## [Task brief]
Leave out the pictures and restate the rest of the data exactly.

## [Dataset records]
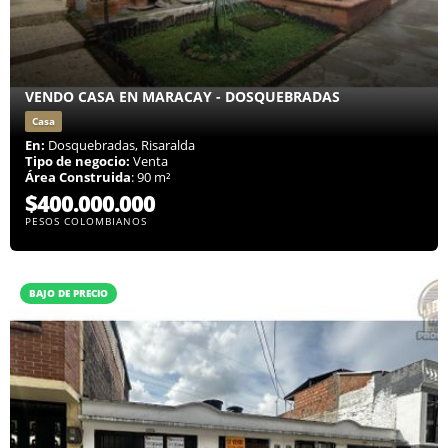
VENDO CASA EN MARACAY - DOSQUEBRADAS
Casa
En:
Dosquebradas, Risaralda
Tipo de negocio:
Venta
Área Construida
: 90 m²
$400.000.000
PESOS COLOMBIANOS
BAJO DE PRECIO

## [Response to the task]
VENDO CASA EN MARACAY - DOSQUEBRADAS
Casa
En:
Dosquebradas, Risaralda
Tipo de negocio:
Venta
Área Construida
: 90 m²
$400.000.000
PESOS COLOMBIANOS
BAJO DE PRECIO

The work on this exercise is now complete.